▶ **Exercise requirements**
In the listing that follows, the lines starting at the one containing "The image size is (811, 2576)." and ending at the one containing "What do you see at coordinates (962, 2050)" are to be returned exactly, both boundary lines included, and no others.

▶ **Recorded data**
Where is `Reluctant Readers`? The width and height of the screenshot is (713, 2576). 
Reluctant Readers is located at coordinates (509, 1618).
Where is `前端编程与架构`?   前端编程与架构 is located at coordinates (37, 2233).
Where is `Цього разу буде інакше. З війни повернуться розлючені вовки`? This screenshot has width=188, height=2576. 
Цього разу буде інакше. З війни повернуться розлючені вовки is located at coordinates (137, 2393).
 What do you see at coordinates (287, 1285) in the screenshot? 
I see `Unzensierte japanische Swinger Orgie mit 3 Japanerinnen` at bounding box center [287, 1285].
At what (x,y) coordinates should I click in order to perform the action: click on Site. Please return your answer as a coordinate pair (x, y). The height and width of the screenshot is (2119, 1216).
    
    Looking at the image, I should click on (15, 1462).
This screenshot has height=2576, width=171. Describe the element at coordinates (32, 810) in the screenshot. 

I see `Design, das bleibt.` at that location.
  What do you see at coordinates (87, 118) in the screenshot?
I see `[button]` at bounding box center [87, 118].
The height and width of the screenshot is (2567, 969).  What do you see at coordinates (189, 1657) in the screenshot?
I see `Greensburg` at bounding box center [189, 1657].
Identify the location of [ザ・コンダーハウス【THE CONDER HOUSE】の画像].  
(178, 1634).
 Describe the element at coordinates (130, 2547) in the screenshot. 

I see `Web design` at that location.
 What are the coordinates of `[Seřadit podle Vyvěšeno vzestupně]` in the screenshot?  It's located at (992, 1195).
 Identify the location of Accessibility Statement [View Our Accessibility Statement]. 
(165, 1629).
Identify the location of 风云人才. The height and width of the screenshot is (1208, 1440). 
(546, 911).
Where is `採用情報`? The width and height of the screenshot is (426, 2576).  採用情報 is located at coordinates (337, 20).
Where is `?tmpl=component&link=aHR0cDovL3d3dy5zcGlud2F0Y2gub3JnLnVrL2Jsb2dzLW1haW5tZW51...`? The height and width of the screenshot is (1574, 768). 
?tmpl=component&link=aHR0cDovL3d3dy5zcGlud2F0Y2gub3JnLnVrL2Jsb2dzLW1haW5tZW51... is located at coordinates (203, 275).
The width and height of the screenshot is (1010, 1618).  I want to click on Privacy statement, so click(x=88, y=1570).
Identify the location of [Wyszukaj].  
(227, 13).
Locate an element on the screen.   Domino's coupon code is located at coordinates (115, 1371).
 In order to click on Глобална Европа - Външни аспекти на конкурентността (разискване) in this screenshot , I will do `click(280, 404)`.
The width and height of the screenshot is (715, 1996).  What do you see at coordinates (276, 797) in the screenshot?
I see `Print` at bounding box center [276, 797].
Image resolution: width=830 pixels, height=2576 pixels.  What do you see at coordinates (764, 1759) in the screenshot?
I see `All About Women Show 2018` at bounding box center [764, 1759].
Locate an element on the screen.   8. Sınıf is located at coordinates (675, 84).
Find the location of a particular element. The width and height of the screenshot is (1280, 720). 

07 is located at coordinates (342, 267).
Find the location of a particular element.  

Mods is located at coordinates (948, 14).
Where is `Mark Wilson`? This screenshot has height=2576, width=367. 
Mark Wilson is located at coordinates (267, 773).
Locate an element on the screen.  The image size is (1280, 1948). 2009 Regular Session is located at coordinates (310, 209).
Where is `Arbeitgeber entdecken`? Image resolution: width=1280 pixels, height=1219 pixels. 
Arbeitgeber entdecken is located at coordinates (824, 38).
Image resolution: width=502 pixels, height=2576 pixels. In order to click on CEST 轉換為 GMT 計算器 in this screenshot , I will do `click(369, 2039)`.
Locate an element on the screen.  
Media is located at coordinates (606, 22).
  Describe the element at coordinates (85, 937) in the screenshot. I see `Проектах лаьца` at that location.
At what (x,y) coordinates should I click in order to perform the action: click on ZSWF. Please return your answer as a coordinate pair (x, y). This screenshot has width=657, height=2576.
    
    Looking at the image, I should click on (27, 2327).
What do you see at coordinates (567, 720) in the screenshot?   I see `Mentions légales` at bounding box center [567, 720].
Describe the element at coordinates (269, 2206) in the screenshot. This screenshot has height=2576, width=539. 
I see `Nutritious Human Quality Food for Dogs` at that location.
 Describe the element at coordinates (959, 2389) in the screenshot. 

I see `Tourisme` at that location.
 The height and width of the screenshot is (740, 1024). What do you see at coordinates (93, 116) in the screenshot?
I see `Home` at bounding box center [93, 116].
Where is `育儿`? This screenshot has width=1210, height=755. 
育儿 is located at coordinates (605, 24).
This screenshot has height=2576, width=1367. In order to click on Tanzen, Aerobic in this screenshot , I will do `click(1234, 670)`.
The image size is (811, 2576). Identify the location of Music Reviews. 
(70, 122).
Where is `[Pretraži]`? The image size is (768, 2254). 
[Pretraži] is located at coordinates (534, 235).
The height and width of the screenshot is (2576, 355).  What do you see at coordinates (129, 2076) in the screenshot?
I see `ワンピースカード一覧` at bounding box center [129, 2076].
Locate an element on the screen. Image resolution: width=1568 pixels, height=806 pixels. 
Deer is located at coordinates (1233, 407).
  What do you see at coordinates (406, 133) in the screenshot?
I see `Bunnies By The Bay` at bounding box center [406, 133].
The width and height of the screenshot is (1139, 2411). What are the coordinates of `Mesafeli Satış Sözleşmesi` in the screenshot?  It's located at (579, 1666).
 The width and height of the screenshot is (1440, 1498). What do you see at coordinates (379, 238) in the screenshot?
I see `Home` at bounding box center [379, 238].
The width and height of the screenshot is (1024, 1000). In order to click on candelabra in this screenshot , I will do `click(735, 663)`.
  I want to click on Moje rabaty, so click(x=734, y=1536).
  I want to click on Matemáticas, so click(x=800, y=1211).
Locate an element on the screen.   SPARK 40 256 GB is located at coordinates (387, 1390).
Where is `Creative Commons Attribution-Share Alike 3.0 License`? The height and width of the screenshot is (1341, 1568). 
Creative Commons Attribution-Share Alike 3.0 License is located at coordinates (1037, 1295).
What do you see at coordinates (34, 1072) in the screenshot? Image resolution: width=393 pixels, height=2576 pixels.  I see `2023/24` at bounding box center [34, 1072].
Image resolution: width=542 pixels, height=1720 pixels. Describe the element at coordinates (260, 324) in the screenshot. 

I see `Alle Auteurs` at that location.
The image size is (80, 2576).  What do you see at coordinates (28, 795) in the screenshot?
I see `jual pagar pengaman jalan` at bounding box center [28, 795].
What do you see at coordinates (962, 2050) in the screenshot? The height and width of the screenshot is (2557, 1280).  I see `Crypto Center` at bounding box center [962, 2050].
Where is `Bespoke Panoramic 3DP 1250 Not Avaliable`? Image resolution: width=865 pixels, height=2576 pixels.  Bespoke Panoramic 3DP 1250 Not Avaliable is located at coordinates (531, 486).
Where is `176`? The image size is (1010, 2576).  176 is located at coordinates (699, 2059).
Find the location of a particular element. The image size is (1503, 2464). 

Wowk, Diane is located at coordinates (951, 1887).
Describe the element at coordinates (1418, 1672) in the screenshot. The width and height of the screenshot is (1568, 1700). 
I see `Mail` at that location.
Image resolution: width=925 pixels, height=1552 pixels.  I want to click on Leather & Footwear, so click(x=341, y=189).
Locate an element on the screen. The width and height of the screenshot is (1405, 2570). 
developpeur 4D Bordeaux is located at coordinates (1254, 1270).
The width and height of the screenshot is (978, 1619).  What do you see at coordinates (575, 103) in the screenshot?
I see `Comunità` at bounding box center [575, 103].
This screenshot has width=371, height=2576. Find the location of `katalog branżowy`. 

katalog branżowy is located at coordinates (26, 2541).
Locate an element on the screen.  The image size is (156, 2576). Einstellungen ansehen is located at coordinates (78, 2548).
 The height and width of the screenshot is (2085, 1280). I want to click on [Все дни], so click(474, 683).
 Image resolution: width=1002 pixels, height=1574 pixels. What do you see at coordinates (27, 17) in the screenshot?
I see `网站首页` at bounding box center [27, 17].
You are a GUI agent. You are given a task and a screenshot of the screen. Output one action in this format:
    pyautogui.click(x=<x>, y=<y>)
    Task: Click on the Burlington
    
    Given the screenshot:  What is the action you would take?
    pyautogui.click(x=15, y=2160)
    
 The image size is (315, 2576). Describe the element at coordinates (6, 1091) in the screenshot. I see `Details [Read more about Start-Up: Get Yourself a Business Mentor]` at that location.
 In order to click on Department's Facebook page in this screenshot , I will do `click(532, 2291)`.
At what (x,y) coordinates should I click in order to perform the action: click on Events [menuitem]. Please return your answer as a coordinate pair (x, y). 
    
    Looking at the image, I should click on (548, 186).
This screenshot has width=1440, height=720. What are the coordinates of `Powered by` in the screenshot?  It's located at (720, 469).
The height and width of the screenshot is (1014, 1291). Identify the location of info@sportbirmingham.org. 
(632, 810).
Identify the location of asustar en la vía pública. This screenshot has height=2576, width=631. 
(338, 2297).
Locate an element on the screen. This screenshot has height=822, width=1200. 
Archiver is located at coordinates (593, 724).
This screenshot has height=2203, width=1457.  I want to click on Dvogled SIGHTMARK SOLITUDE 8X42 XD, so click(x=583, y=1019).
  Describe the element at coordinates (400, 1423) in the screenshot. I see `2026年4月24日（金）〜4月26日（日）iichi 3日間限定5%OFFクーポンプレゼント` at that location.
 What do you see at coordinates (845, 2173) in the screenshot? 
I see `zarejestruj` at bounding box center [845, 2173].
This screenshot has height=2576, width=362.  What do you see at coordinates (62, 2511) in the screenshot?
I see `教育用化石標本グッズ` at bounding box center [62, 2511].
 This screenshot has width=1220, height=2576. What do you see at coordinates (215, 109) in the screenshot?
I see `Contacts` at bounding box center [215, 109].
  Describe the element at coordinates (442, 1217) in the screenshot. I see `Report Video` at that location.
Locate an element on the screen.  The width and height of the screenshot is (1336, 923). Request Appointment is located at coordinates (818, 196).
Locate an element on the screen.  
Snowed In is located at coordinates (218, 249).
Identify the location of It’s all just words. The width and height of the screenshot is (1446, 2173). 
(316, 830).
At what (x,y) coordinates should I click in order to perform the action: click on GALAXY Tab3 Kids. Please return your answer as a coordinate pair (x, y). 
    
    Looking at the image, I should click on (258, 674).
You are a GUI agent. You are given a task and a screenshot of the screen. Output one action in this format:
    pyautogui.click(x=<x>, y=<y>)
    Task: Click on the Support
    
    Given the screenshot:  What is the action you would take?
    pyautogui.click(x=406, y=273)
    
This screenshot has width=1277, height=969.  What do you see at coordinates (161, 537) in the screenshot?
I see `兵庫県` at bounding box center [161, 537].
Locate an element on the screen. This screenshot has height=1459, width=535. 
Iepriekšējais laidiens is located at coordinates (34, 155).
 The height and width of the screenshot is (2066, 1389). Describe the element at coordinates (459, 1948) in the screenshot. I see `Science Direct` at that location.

▶ **Response below**
The image size is (811, 2576). Identify the location of Music Reviews. 
(70, 122).
Where is `[Pretraži]`? The image size is (768, 2254). 
[Pretraži] is located at coordinates (534, 235).
The height and width of the screenshot is (2576, 355).  What do you see at coordinates (129, 2076) in the screenshot?
I see `ワンピースカード一覧` at bounding box center [129, 2076].
Locate an element on the screen. Image resolution: width=1568 pixels, height=806 pixels. 
Deer is located at coordinates (1233, 407).
  What do you see at coordinates (406, 133) in the screenshot?
I see `Bunnies By The Bay` at bounding box center [406, 133].
The width and height of the screenshot is (1139, 2411). What are the coordinates of `Mesafeli Satış Sözleşmesi` in the screenshot?  It's located at (579, 1666).
 The width and height of the screenshot is (1440, 1498). What do you see at coordinates (379, 238) in the screenshot?
I see `Home` at bounding box center [379, 238].
The width and height of the screenshot is (1024, 1000). In order to click on candelabra in this screenshot , I will do `click(735, 663)`.
  I want to click on Moje rabaty, so click(x=734, y=1536).
  I want to click on Matemáticas, so click(x=800, y=1211).
Locate an element on the screen.   SPARK 40 256 GB is located at coordinates (387, 1390).
Where is `Creative Commons Attribution-Share Alike 3.0 License`? The height and width of the screenshot is (1341, 1568). 
Creative Commons Attribution-Share Alike 3.0 License is located at coordinates (1037, 1295).
What do you see at coordinates (34, 1072) in the screenshot? Image resolution: width=393 pixels, height=2576 pixels.  I see `2023/24` at bounding box center [34, 1072].
Image resolution: width=542 pixels, height=1720 pixels. Describe the element at coordinates (260, 324) in the screenshot. 

I see `Alle Auteurs` at that location.
The image size is (80, 2576).  What do you see at coordinates (28, 795) in the screenshot?
I see `jual pagar pengaman jalan` at bounding box center [28, 795].
What do you see at coordinates (962, 2050) in the screenshot? The height and width of the screenshot is (2557, 1280).  I see `Crypto Center` at bounding box center [962, 2050].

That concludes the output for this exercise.